Figure 1: Global average surface temperature change from 1880 to 2018. Anomalies from the 20th century average are shown. From the National Oceanographic and Atmospheric Administration’s (NOAA) web site noaa.gov. There are a few other groups around the world who calculate global average surface temperatures, e.g. the National Aeronautics and Space Administration’s (NASA) Goddard Institute for Space Science (GISS), the Climate Research Unit (CRU) of the University of East Anglia, or the Berkeley Earth Surface Temperatures (BEST), and all come to very similar results. Errors due to unequal sampling have been estimated to be about 0.2°C during the early part of the record and decrease to 0.1°C during the more recent part. This is a key figure. The linear trend over the full period is 0.08°C/decade, that over the last 100 years is 0.10°C/decade and that over the last 50 years is 0.18°C/decade.

Explore Temperature Data

Go to NOAA’s Climate at a Glance website to explore their global temperature data. Select “annual” to get the annual averages. Now list the 20 warmest years by clicking on the ANOMALY column in the table below until you have the warmest year listed on top.
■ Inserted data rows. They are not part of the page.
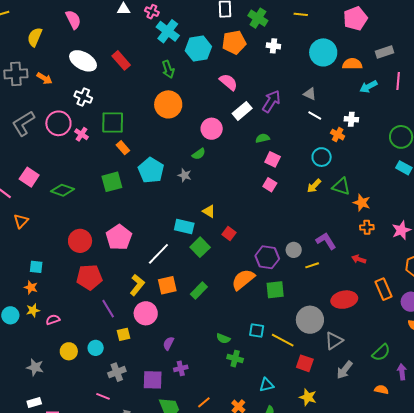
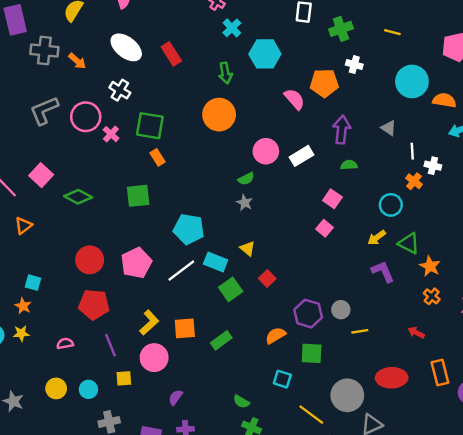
green cross: (258, 18) -> (341, 29), turned 30
cyan cross: (168, 31) -> (232, 28), size x0.7
orange pentagon: (234, 42) -> (324, 83), moved
purple arrow: (271, 101) -> (342, 130), turned -35
white rectangle: (242, 111) -> (302, 156), moved
white line: (315, 115) -> (412, 151), moved, turned 48
green semicircle: (263, 138) -> (349, 165), moved
cyan pentagon: (151, 170) -> (189, 229), moved, turned -30
gray star: (185, 175) -> (245, 203), moved
orange cross: (367, 227) -> (432, 296), turned 32
purple L-shape: (326, 241) -> (383, 272), moved
white line: (158, 254) -> (181, 271), moved
orange semicircle: (243, 280) -> (276, 335), size x0.7
pink semicircle: (53, 320) -> (65, 343), moved
cyan square: (257, 330) -> (282, 379), moved

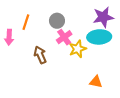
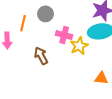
gray circle: (57, 21) -> (46, 14), moved
pink cross: (64, 37) -> (64, 35), turned -35

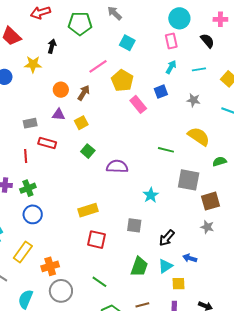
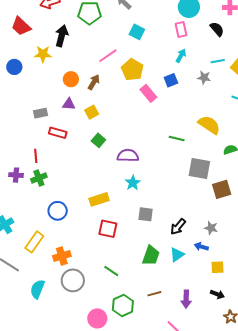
black arrow: (52, 46) -> (62, 36), size x1.5
cyan line: (199, 69) -> (218, 61), moved
gray star: (193, 100) -> (204, 78), moved
red line: (26, 156) -> (36, 156), moved
cyan star: (151, 195) -> (133, 183), moved
blue circle: (33, 214) -> (58, 211), moved
gray star: (207, 227) -> (211, 228), moved
yellow square: (178, 284) -> (217, 267), moved

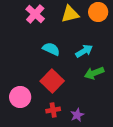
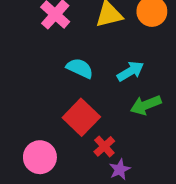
pink circle: (20, 97) -> (40, 157), moved
red cross: (53, 110) -> (104, 146), moved, turned -32

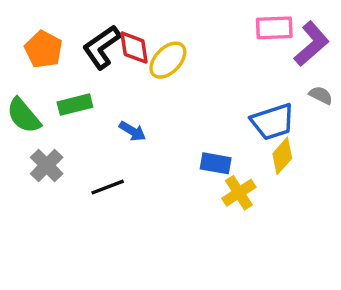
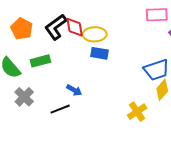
yellow ellipse: (168, 60) -> (95, 34), turned 45
blue arrow: (133, 131) -> (74, 90), moved
blue rectangle: (216, 163) -> (99, 53), moved

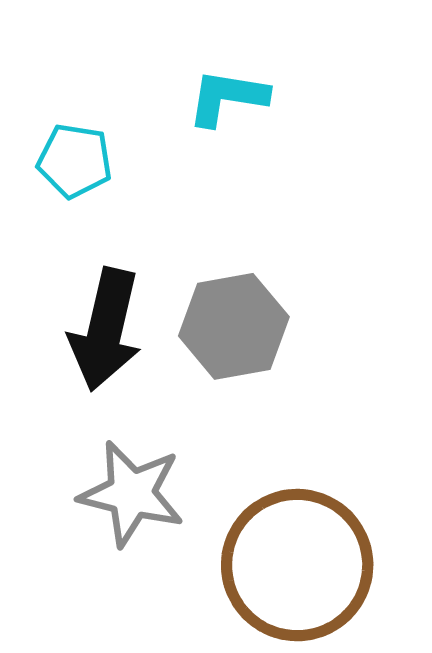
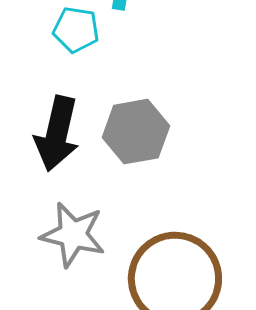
cyan pentagon: (75, 161) -> (76, 30), moved

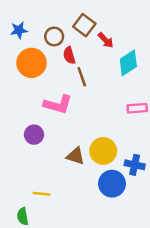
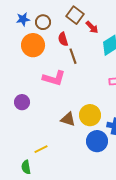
brown circle: (54, 36) -> (43, 22), moved
purple circle: (34, 135) -> (22, 102), moved
yellow line: (42, 194) -> (41, 149), turned -32

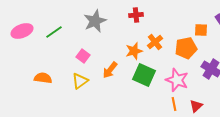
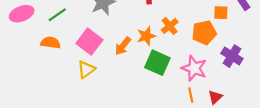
pink square: (83, 56) -> (89, 42), size x1.6
orange arrow: (110, 70) -> (123, 46), moved
orange semicircle: (43, 78) -> (51, 43), moved

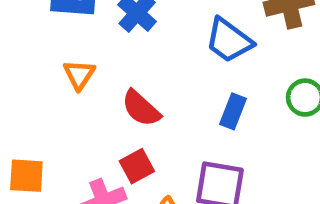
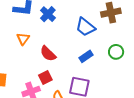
blue rectangle: (233, 111) -> (86, 56), turned 32

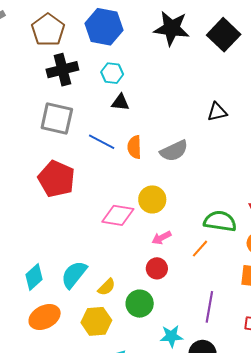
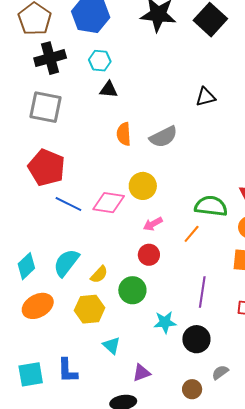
blue line: (102, 142) -> (68, 204), moved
  • Which is the record warmest year?
  • How many of the 20 warmest years have occurred since the year 2000?

Click on the “Display Trend” button and enter different start and end dates.

  • What is the trend over the last 50 (last 100) years?

Interested in how temperature measurements from long ago have been recorded? Have a look at this fascinating interactive article.

The increase in atmospheric temperatures over the last 100 years has not been uniform everywhere. Fig. 2 shows that temperatures over land changed more than over the oceans and the Arctic warmed more than the tropics. These patterns are called land-sea contrast and polar amplification and are quite well understood and simulated in climate models as we will see later. The warming is indeed almost global. The only exception is the northern North Atlantic, which has been slightly cooling for reasons we will discuss later.

Map of temperature changes 2011-2021 vs 1956-1976
Figure 2: Global Map of Recent Surface Temperature Change. From Wikipedia’s Climate Change based on data from NASA’s Godard Institute for Space Studies (GISS).

Analysis of thousands of temperature records into an estimate of global mean temperature change such as Fig. 1 is not trivial. Issues such as changes in station locations, instrumentation and data coverage have to be taken into account. The fact that five different groups analyzing the data using different methods come to the same conclusions suggests that the results are robust. The reliability of the data has been demonstrated and it has been shown that station locations (e.g. urban versus rural) don’t matter. See this blog for more discussion.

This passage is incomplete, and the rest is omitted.